05 ago, 2016 - 21:52 • Carolina Bico
António de Oliveira Salazar era o homem forte do regime, mas não interferiu na construção da ponte sobre o Tejo, garante o arquitecto Luís Ferreira Rodrigues. Em entrevista à Renascença, o autor do livro “A Ponte Inevitável” lamenta que a ligação entre Lisboa e Almada seja actualmente olhada apenas como um mero “objecto utilitário” e não como um símbolo do país.
Uma das curiosidades que Luís Ferreira Rodrigues descobriu no decurso da investigação que terminou em livro prende-se com o parco destaque que António de Oliveira Salazar teve no processo de construção.
“Salazar foi uma figura praticamente inexistente na construção da ponte. Às vezes, temos a ideia que ele estava permanentemente a ditar ordens quando na realidade tudo ficou entregue aos técnicos, engenheiros e ao Ministério das Obras Públicas”, explica.
O ditador não interferiu na construção, mas a ponte baptizada com o seu nome foi uma forma de afirmação do regime.
Em entrevista à Renascença, Luís Ferreira Rodrigues refere mesmo que “no Estado Novo, a inauguração de uma obra pública não era só a inauguração de uma obra pública, era a afirmação de um regime”.
“Convinha criar uma construção cénica para exaltar o regime. Por isso, foram decretados por Salazar três dias de festa, com recepções na Câmara de Lisboa, em Cascais e bailes nos bairros populares alfacinhas”, envolvendo a generalidade da população nas comemorações da inauguração da estrutura inspirada na ponte Golden Gate dos Estados Unidos.
Fazendo a ponte do passado para o presente, o autor lamenta que 50 anos depois, a construção tenha perdido força simbólica para dar lugar a uma vertente utilitária.
Luís Ferreira Rodrigues deixa um conselho: “No início, a ponte era vista como um empreendimento nacional. Actualmente, nós passámos a olhá-la como uma mera cópia da Golden Gate e um objecto utilitário de travessia. E isso deve mudar, temos de contemplar a ponte não só do ponto de utilitário, mas também simbólico e patrimonial”.

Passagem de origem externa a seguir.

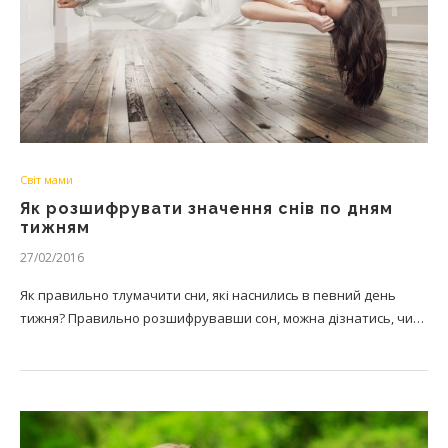
Світ мами
Як розшифрувати значення снів по дням
тижням
27/02/2016
Як правильно тлумачити сни, які наснились в певний день
тижня? Правильно розшифрувавши сон, можна дізнатись, чи…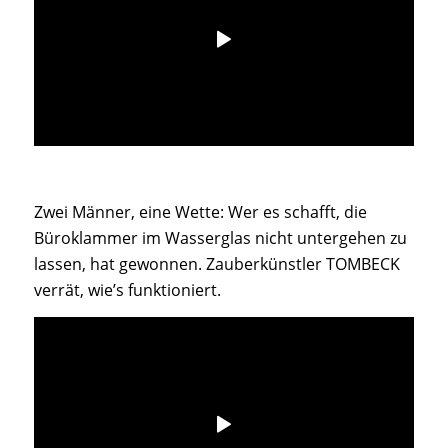
Zwei Männer, eine Wette: Wer es schafft, die
Büroklammer im Wasserglas nicht untergehen zu
lassen, hat gewonnen. Zauberkünstler TOMBECK
verrät, wie’s funktioniert.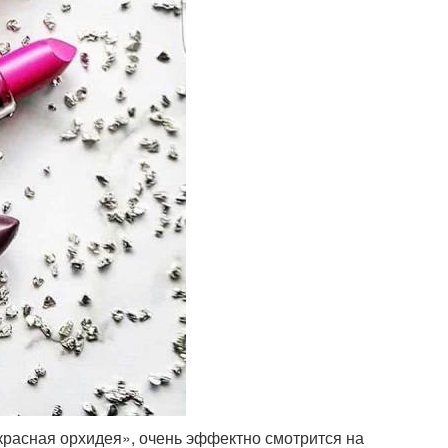
красная орхидея», очень эффектно смотрится на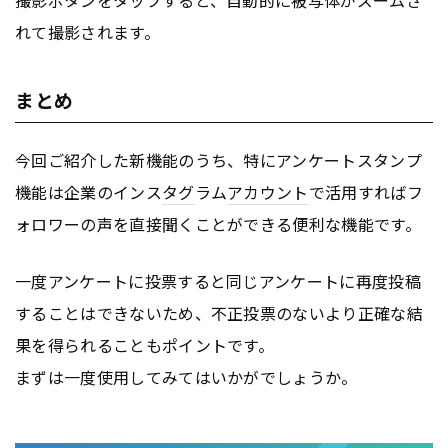
撮影ボタンをタップすると、自動的に被写体がズームさ
れて撮影されます。
まとめ
今回ご紹介した新機能のうち、特にアンケートスタンプ
機能は企業のインス
タグ
ラム
アカウント
で活用すればフ
ォロワーの声を直接聞くことができる便利な機能です。
一度アンケートに投票すると同じアンケートに再度投稿
することはできないため、不正投票のないより正確な結
果を得られることもポイントです。
まずは一度使用してみてはいかがでしょうか。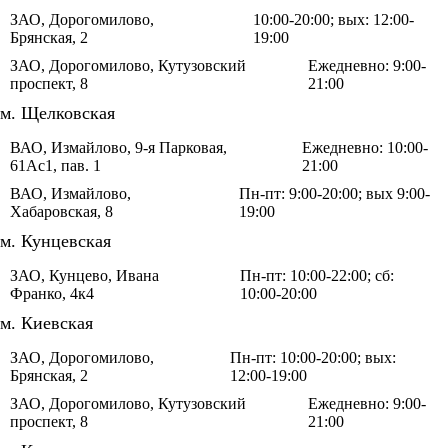
ЗАО, Дорогомилово,
10:00-20:00; вых: 12:00-
Брянская, 2
19:00
ЗАО, Дорогомилово, Кутузовский
Ежедневно: 9:00-
проспект, 8
21:00
м. Щелковская
ВАО, Измайлово, 9-я Парковая,
Ежедневно: 10:00-
61Ас1, пав. 1
21:00
ВАО, Измайлово,
Пн-пт: 9:00-20:00; вых 9:00-
Хабаровская, 8
19:00
м. Кунцевская
ЗАО, Кунцево, Ивана
Пн-пт: 10:00-22:00; сб:
Франко, 4к4
10:00-20:00
м. Киевская
ЗАО, Дорогомилово,
Пн-пт: 10:00-20:00; вых:
Брянская, 2
12:00-19:00
ЗАО, Дорогомилово, Кутузовский
Ежедневно: 9:00-
проспект, 8
21:00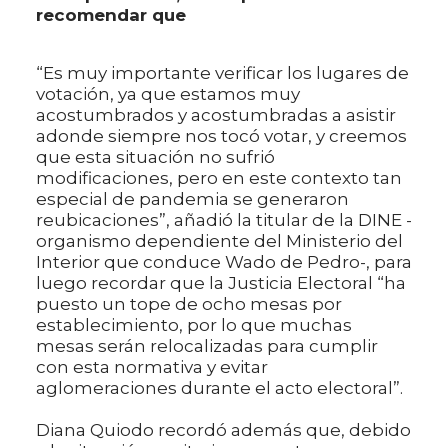
recomendar que
“Es muy importante verificar los lugares de
votación, ya que estamos muy
acostumbrados y acostumbradas a asistir
adonde siempre nos tocó votar, y creemos
que esta situación no sufrió
modificaciones, pero en este contexto tan
especial de pandemia se generaron
reubicaciones”, añadió la titular de la DINE -
organismo dependiente del Ministerio del
Interior que conduce Wado de Pedro-, para
luego recordar que la Justicia Electoral “ha
puesto un tope de ocho mesas por
establecimiento, por lo que muchas
mesas serán relocalizadas para cumplir
con esta normativa y evitar
aglomeraciones durante el acto electoral”.
Diana Quiodo recordó además que, debido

A ponte foi inaugurada a 6 de Agosto de 1966, cerca de seis meses antes do prazo previsto. Os trabalhos tinham começado quatro anos antes, a 5 de Novembro de 1962, envolvendo técnicos americanos especializados e também operários, electricistas e pintores portugueses. Daí que o autor do livro, natural do Barreiro, argumente que “a construção da obra constituiu uma espécie de escola de engenharia, porque muitos dos conhecimentos trazidos pelos americanos foram assimilados pelos trabalhadores portugueses”.
Na época, o gabinete da ponte sobre o Tejo estimou que poderiam morrer cerca de 60 trabalhadores na construção da ligação, “mas felizmente a previsão falhou”, refere Luís Ferreira Rodrigues.
De acordo com os dados disponibilizados pelo Governo no final da obra, perderam a vida cerca de uma dezena de operários, não havendo uma intenção deliberada do Estado em encobrir o número oficial de mortes, argumenta o arquitecto.
Mas as linhas desta história começam a ser escritas em 1876, quando o engenheiro português Miguel Pais apresenta o primeiro projecto de construção de uma ponte rudimentar em ferro, que ligasse Lisboa ao Montijo.
A ideia do engenheiro era aproveitar o impulso da Revolução Industrial e implementar uma ferrovia, pois o ferro estava a ganhar uma grande importância na construção civil.
Politicamente, a Europa estava a reconstruir-se depois das consequências gravosas de guerras. O desejo de melhorar as acessibilidades das cidades tornou-se um imperativo forte.
Contudo, durante os finais do século XIX, sempre se considerou que a construção de uma ponte suspensa entre Lisboa e a margem sul era uma ilusão. Entre a proposta de Miguel Pais e o início das obras passaram praticamente 90 anos.
Só mesmo em 1953 é equacionada a possibilidade de construção da ponte, na sequência da entrada em vigor, sob a direcção de Marcelo Caetano do II Plano de Fomento, documento com medidas destinadas ao investimento em infra-estruturas, que reservava fundos para as obras da ponte, que já foi atravessada por milhões de pessoas e que sábado comemora cinco décadas a ligar as duas margens do Tejo.